Ben bir pasaportum, bir İspanyol pasaportu, ama önemli oranda Almanca kelimelerle, çoğunlukla mavi ve siyah, çoğu zaman da uyarı kırmızısıyla yazılmış ve damgalanmış bir pasaport. Ve her türlü el yazısıyla, kalemlerin iğnelenmesini ve gıdıklanmasını ve daha da canlı olarak, damgaların basılmasını ve çoğu zaman vurulmasını hala hissedebiliyorum. Fakat yine de kullanmayalı çok uzun zaman oldu...
Tabii ki, tam olarak ne için yapıldığımı görebilirsiniz: Aralık 1962\’de verildi, sadece dört yıl sonra Aralık 1966\’da iptal edildi. Yine de açıklığa kavuşturulması, onaylanması, not edilmesi ve imzalanması gereken çok şey vardı. Sonunda yeni bir pasaportla değiştirilene kadar.

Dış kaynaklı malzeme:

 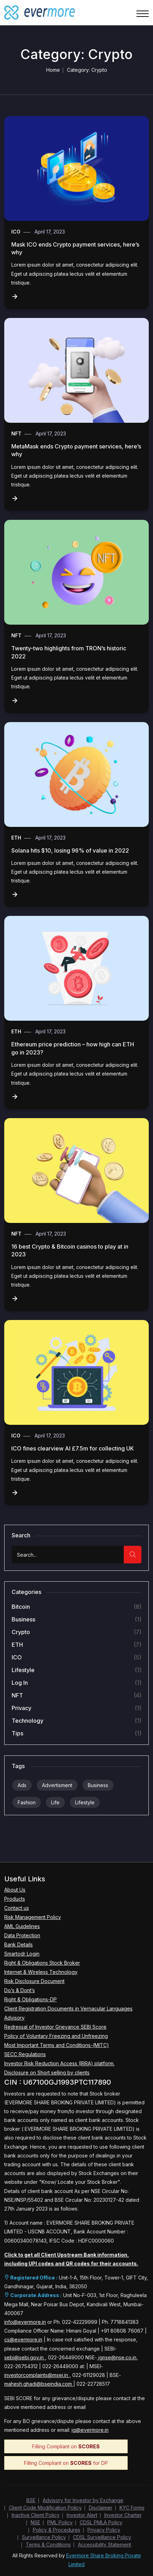 I want to click on cs@evermore.in, so click(x=23, y=2339).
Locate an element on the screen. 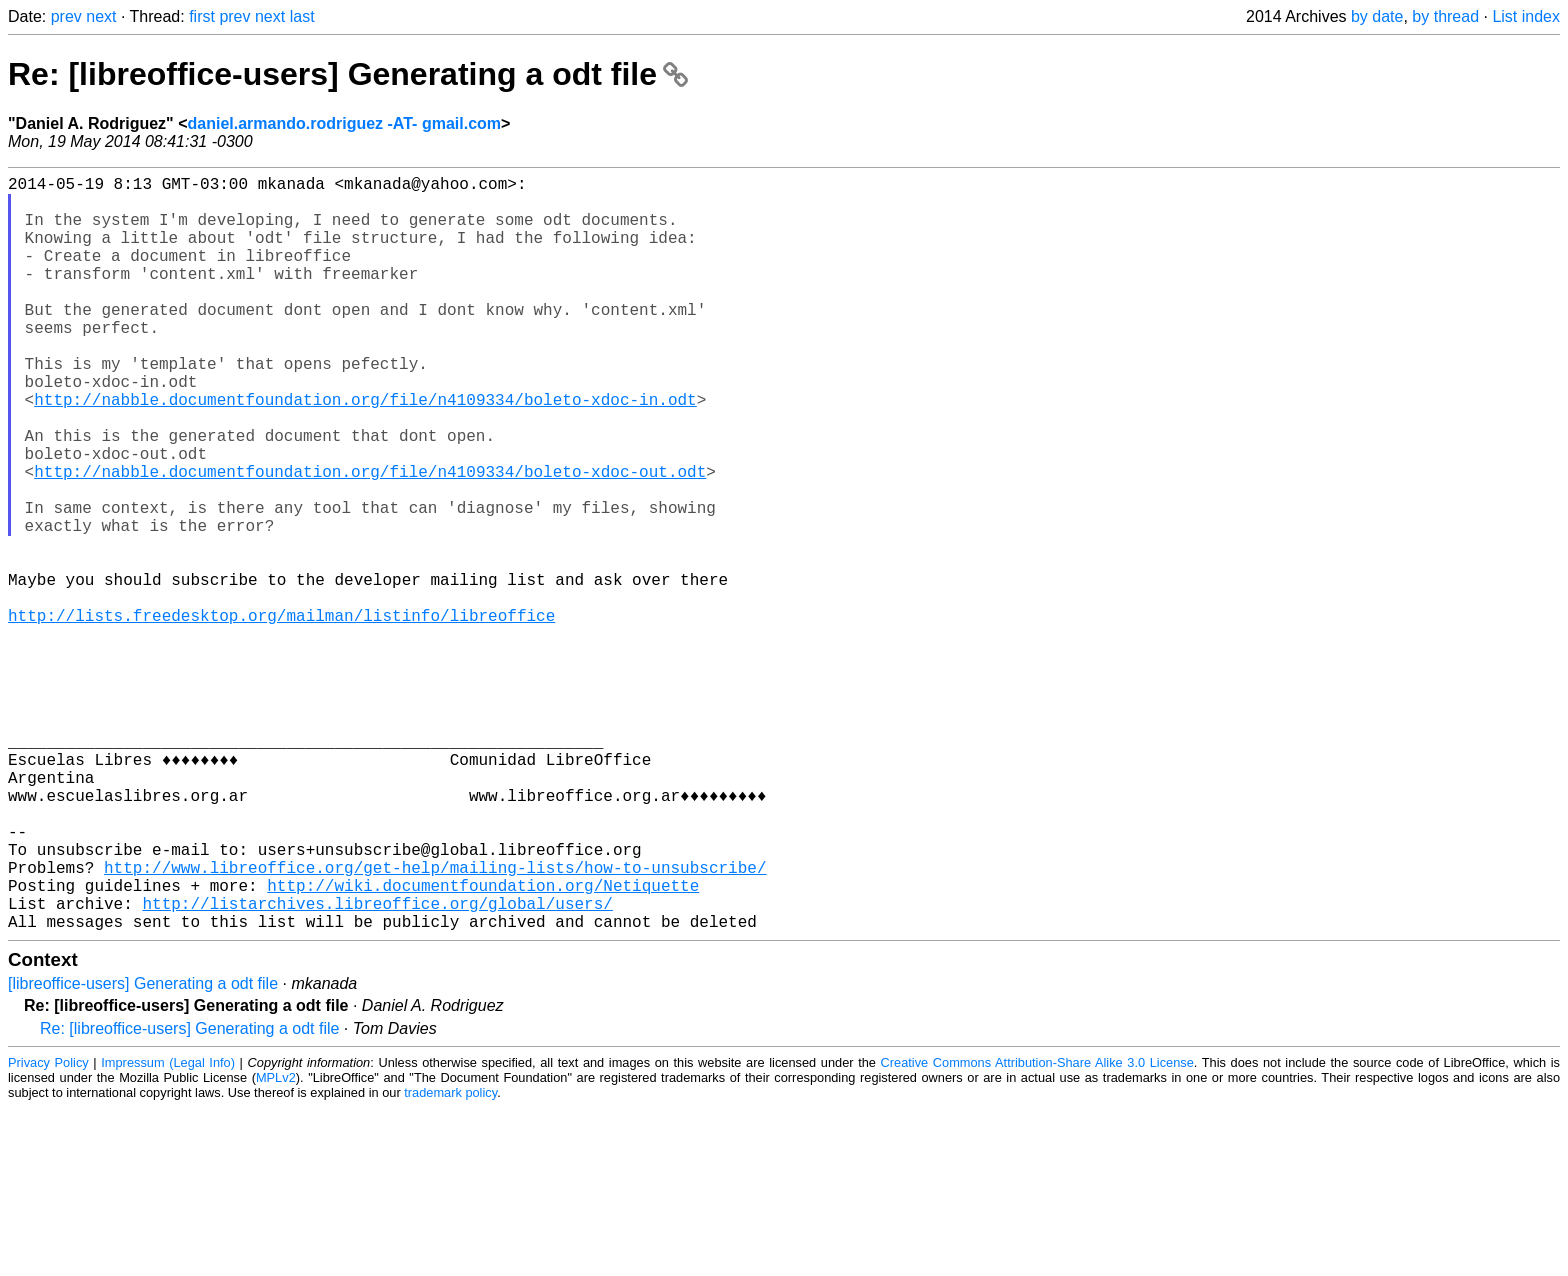 The width and height of the screenshot is (1568, 1276). http://listarchives.libreoffice.org/global/users/ is located at coordinates (377, 1067). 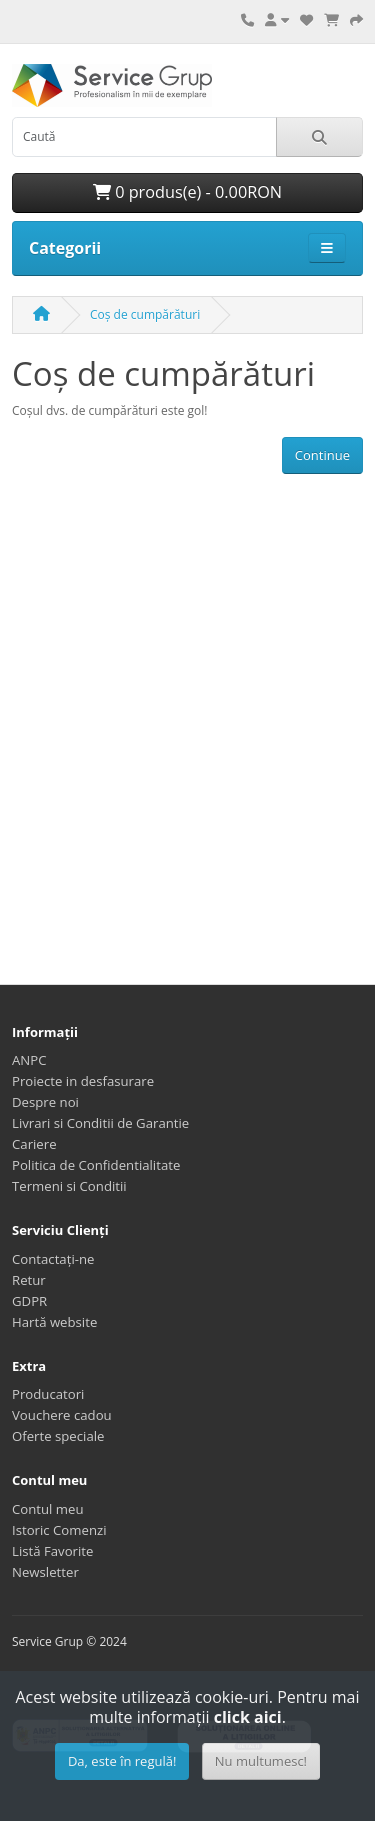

Yani aslında uzun zamandır bir fonksiyonum yok ama Alfonso beni hala saklıyor, o zamanlar hakkında bilgi verdiğim adam bu. Gerçi onun hakkında pek bilgi vermemiştim, sadece nerede, ne zaman ve nasıl yaşadığına ve çalışmasına izin verildiğine dair bilgi vermiştim.
Ne olursa olsun, bugün onun pasaportu için mutluyum, benim o zamanlar sahip olduğumdan daha kolay bir pasaportu var ve Alfonso\’nun kendisi için de mutluyum. Ne de olsa buraya yerleşebildi, o zamanlar Siegen\’deki birkaç bin yabancıdan resmi olarak ikincisiydi.
Biz beş damgayız, belki de o zamanlar sana yakın olanlara biraz benziyoruz. Ancak biz eski lonca mühür damgalarıyız: 18. yüzyılda Siegen\’de var olan beş farklı loncaya aittik: değirmenciler, Rothgerberler, halatçılar, dokumacılar ve duvarcılar.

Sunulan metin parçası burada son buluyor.